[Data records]
● ● ● ●

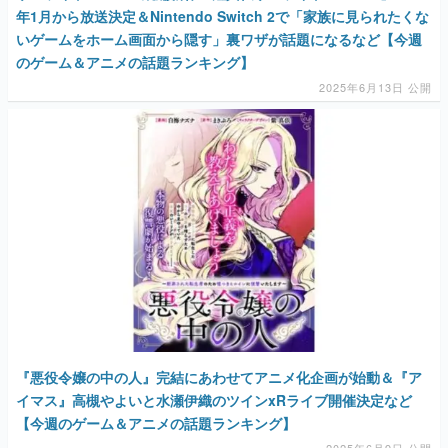
年1月から放送決定＆Nintendo Switch 2で「家族に見られたくな
いゲームをホーム画面から隠す」裏ワザが話題になるなど【今週
のゲーム＆アニメの話題ランキング】
2025年6月13日 公開
『悪役令嬢の中の人』完結にあわせてアニメ化企画が始動＆『ア
イマス』高槻やよいと水瀬伊織のツインxRライブ開催決定など
【今週のゲーム＆アニメの話題ランキング】
2025年6月9日 公開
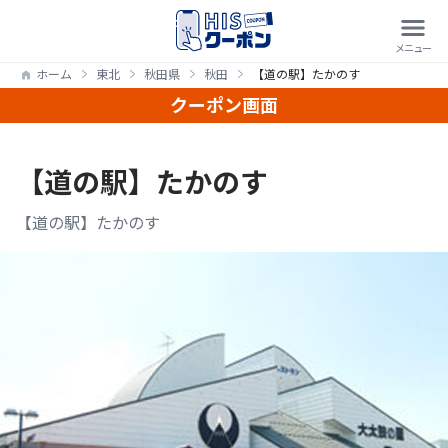
ホーム
東北
秋田県
秋田
【道の駅】たかのす
クーポン画面
【道の駅】たかのす
【道の駅】たかのす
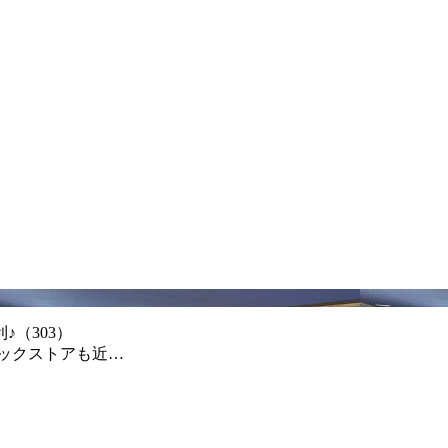
（303）
ラックストアも近…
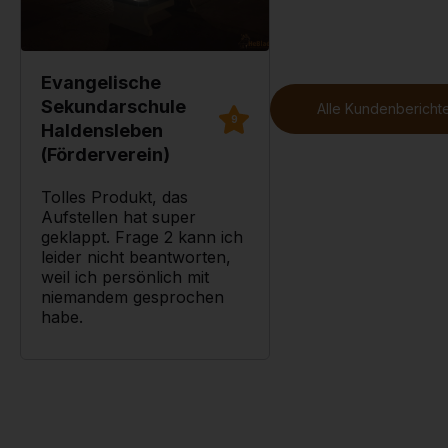
Evangelische
Sekundarschule
Alle Kundenberichte
9
Haldensleben
(Förderverein)
Tolles Produkt, das
Aufstellen hat super
geklappt. Frage 2 kann ich
leider nicht beantworten,
weil ich persönlich mit
niemandem gesprochen
habe.
Mehr dazu
-->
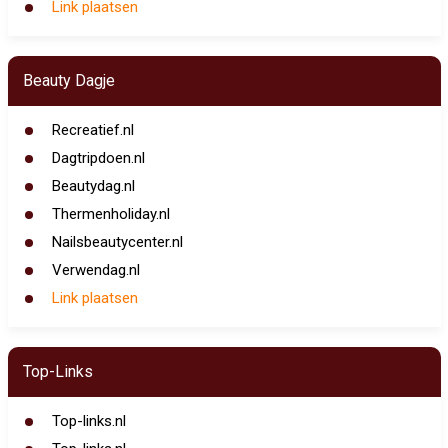
Link plaatsen
Beauty Dagje
Recreatief.nl
Dagtripdoen.nl
Beautydag.nl
Thermenholiday.nl
Nailsbeautycenter.nl
Verwendag.nl
Link plaatsen
Top-Links
Top-links.nl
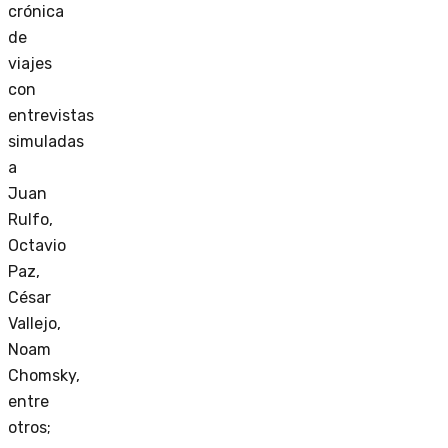
crónica
de
viajes
con
entrevistas
simuladas
a
Juan
Rulfo,
Octavio
Paz,
César
Vallejo,
Noam
Chomsky,
entre
otros;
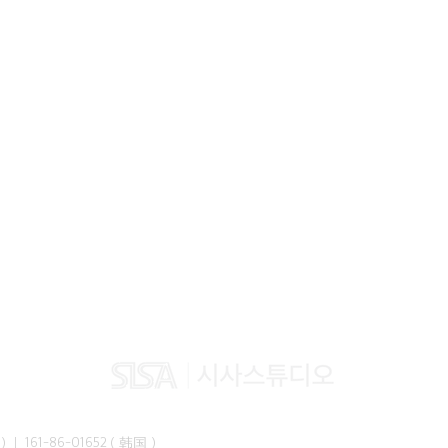
峰准）｜ 161-86-01652（韩国）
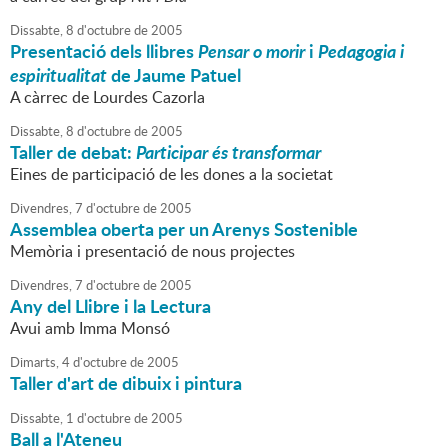
Dissabte,
8
d'
octubre
de
2005
Presentació dels llibres
Pensar o morir
i
Pedagogia i
espiritualitat
de Jaume Patuel
A càrrec de Lourdes Cazorla
Dissabte,
8
d'
octubre
de
2005
Taller de debat:
Participar és transformar
Eines de participació de les dones a la societat
Divendres,
7
d'
octubre
de
2005
Assemblea oberta per un Arenys Sostenible
Memòria i presentació de nous projectes
Divendres,
7
d'
octubre
de
2005
Any del Llibre i la Lectura
Avui amb Imma Monsó
Dimarts,
4
d'
octubre
de
2005
Taller d'art de dibuix i pintura
Dissabte,
1
d'
octubre
de
2005
Ball a l'Ateneu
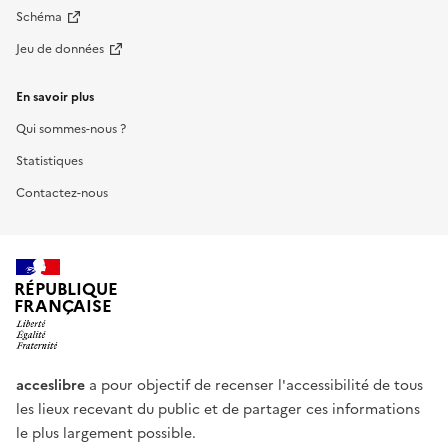
Schéma
Jeu de données
En savoir plus
Qui sommes-nous ?
Statistiques
Contactez-nous
RÉPUBLIQUE
FRANÇAISE
acceslibre
a pour objectif de recenser l'accessibilité de tous
les lieux recevant du public et de partager ces informations
le plus largement possible.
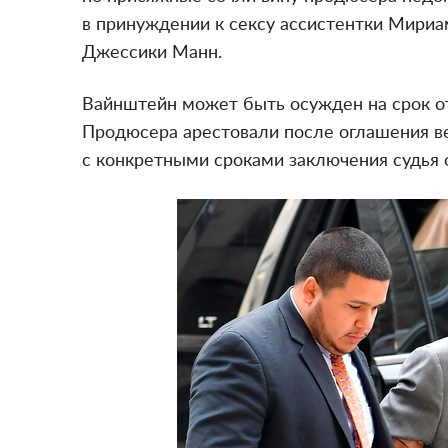
в принуждении к сексу ассистентки Мириа
Джессики Манн.
Вайнштейн может быть осужден на срок от
Продюсера арестовали после оглашения в
с конкретными сроками заключения судья 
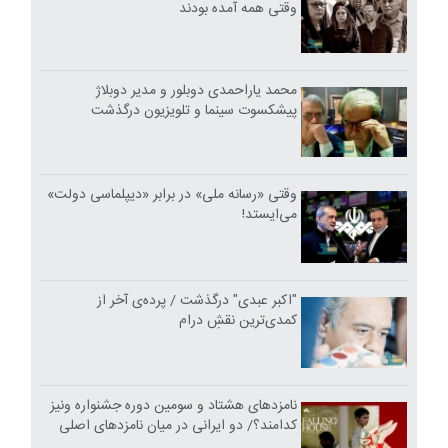
وقتی همه آمده بودند
محمد یاراحمدی دوبلور و مدیر دوبلاژ
پیشکسوت سینما و تلویزیون درگذشت
وقتی «رسانه ملی» در برابر «دیپلماسی دولت»
می‌ایستد!
"اکبر عبدی" درگذشت / پرده‌ی آخر از
کمدی‌ترین نقشِ درام
نامزدهای هشتاد و سومین دوره جشنواره ونیز
کدامند؟/ دو ایرانی در میان نامزدهای اصلی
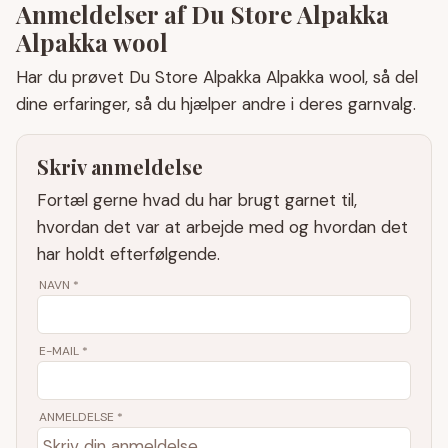
Anmeldelser af Du Store Alpakka
Alpakka wool
Har du prøvet Du Store Alpakka Alpakka wool, så del
dine erfaringer, så du hjælper andre i deres garnvalg.
Skriv anmeldelse
Fortæl gerne hvad du har brugt garnet til,
hvordan det var at arbejde med og hvordan det
har holdt efterfølgende.
NAVN
*
E-MAIL
*
ANMELDELSE *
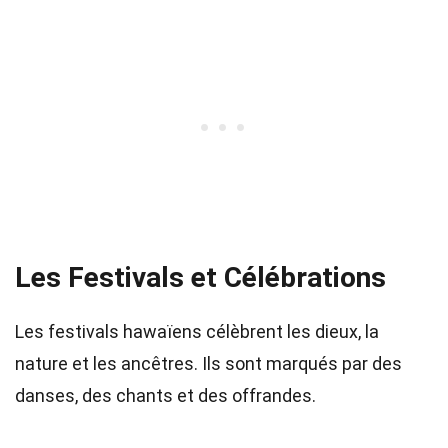
Les Festivals et Célébrations
Les festivals hawaïens célèbrent les dieux, la
nature et les ancêtres. Ils sont marqués par des
danses, des chants et des offrandes.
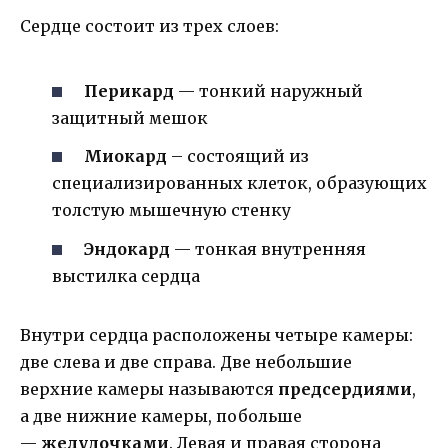
Сердце состоит из трех слоев:
Перикард
— тонкий наружный
защитный мешок
Миокард
– состоящий из
специализированных клеток, образующих
толстую мышечную стенку
Эндокард
— тонкая внутренняя
выстилка сердца
Внутри сердца расположены четыре камеры:
две слева и две справа. Две небольшие
верхние камеры называются
предсердиями
,
а две нижние камеры, побольше
—
желудочками
. Левая и правая сторона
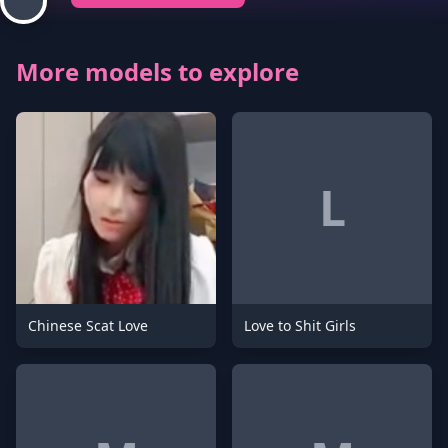
More models to explore
L
Chinese Scat Love
Love to Shit Girls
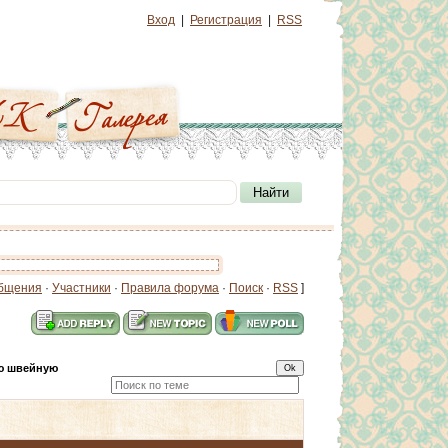
Вход
|
Регистрация
|
RSS
бщения
·
Участники
·
Правила форума
·
Поиск
·
RSS
]
ю швейную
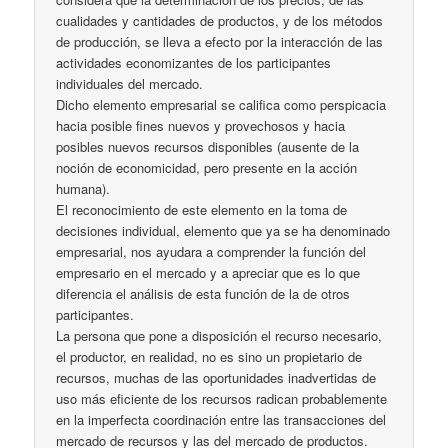
cualidades y cantidades de productos, y de los métodos
de producción, se lleva a efecto por la interacción de las
actividades economizantes de los participantes
individuales del mercado.
Dicho elemento empresarial se califica como perspicacia
hacia posible fines nuevos y provechosos y hacia
posibles nuevos recursos disponibles (ausente de la
noción de economicidad, pero presente en la acción
humana).
El reconocimiento de este elemento en la toma de
decisiones individual, elemento que ya se ha denominado
empresarial, nos ayudara a comprender la función del
empresario en el mercado y a apreciar que es lo que
diferencia el análisis de esta función de la de otros
participantes.
La persona que pone a disposición el recurso necesario,
el productor, en realidad, no es sino un propietario de
recursos, muchas de las oportunidades inadvertidas de
uso más eficiente de los recursos radican probablemente
en la imperfecta coordinación entre las transacciones del
mercado de recursos y las del mercado de productos.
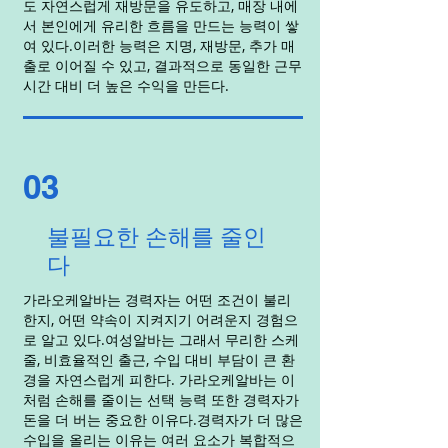
도 자연스럽게 재방문을 유도하고, 매장 내에
서 본인에게 유리한 흐름을 만드는 능력이 쌓
여 있다.이러한 능력은 지명, 재방문, 추가 매
출로 이어질 수 있고, 결과적으로 동일한 근무
시간 대비 더 높은 수익을 만든다.
03
불필요한 손해를 줄인
다
가라오케알바는 경력자는 어떤 조건이 불리
한지, 어떤 약속이 지켜지기 어려운지 경험으
로 알고 있다.여성알바는 그래서 무리한 스케
줄, 비효율적인 출근, 수입 대비 부담이 큰 환
경을 자연스럽게 피한다. 가라오케알바는 이
처럼 손해를 줄이는 선택 능력 또한 경력자가
돈을 더 버는 중요한 이유다.경력자가 더 많은
수입을 올리는 이유는 여러 요소가 복합적으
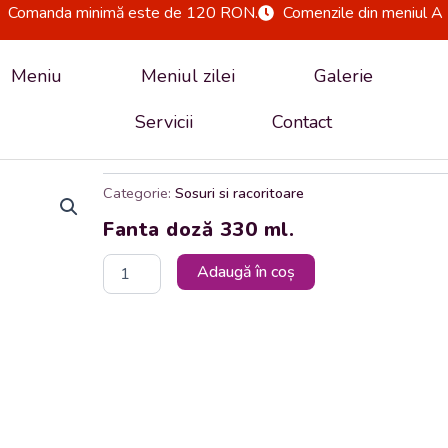
Comanda minimă este de 120 RON.
Comenzile din meniul A 
Meniu
Meniul zilei
Galerie
Servicii
Contact
Categorie:
Sosuri si racoritoare
Fanta doză 330 ml.
Cantitate
Adaugă în coș
Fanta
doză
330
ml.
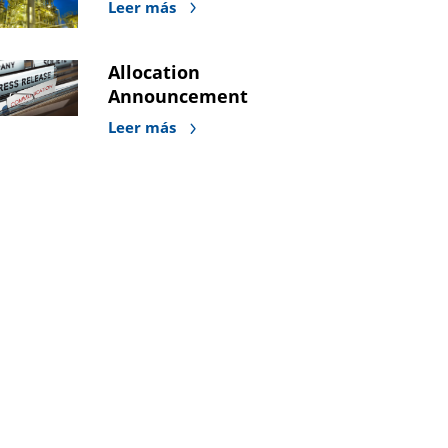
Leer más
Allocation
Announcement
Leer más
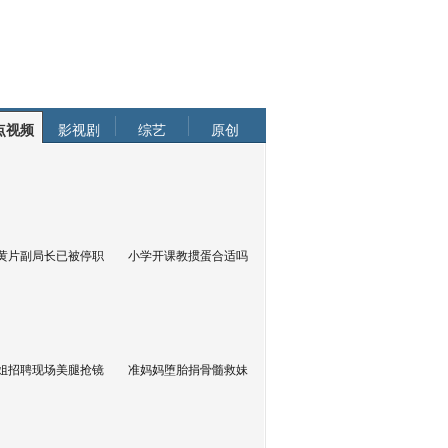
点视频
影视剧
综艺
原创
黄片副局长已被停职
小学开课教掼蛋合适吗
姐招聘现场美腿抢镜
准妈妈堕胎捐骨髓救妹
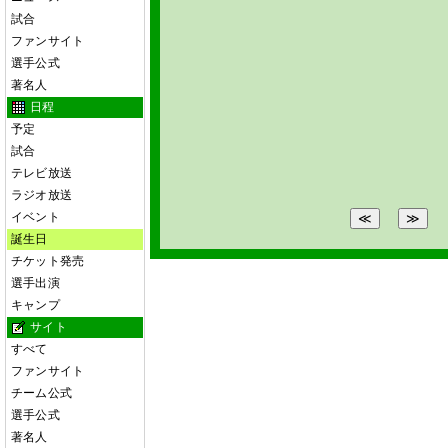
試合
ファンサイト
選手公式
著名人
日程
予定
試合
テレビ放送
ラジオ放送
イベント
誕生日
チケット発売
選手出演
キャンプ
サイト
すべて
ファンサイト
チーム公式
選手公式
著名人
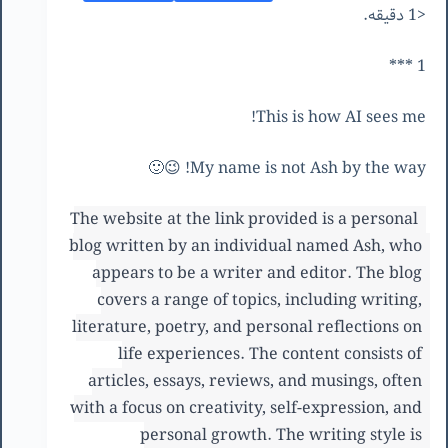
<1 دقیقه.
1 ***
This is how AI sees me!
My name is not Ash by the way! 😉🙂
The website at the link provided is a personal 
blog written by an individual named Ash, who 
appears to be a writer and editor. The blog 
covers a range of topics, including writing, 
literature, poetry, and personal reflections on 
life experiences. The content consists of 
articles, essays, reviews, and musings, often 
with a focus on creativity, self-expression, and 
personal growth. The writing style is 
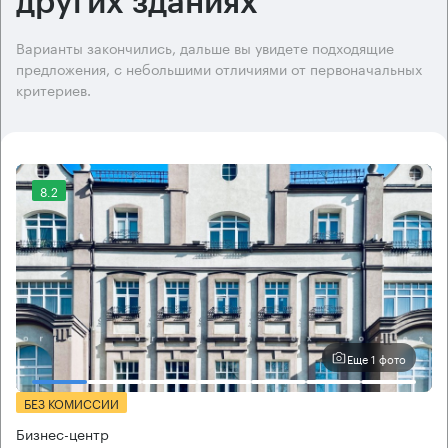
других зданиях
Варианты закончились, дальше вы увидете подходящие
предложения, с небольшими отличиями от первоначальных
критериев.
8.2
Еще 1 фото
БЕЗ КОМИССИИ
Бизнес-центр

● ● ● ●

Work task:
Read through the entries, then copy every line where the string "otros" is found.

Answer to this problem:
otros;
diferencia el análisis de esta función de la de otros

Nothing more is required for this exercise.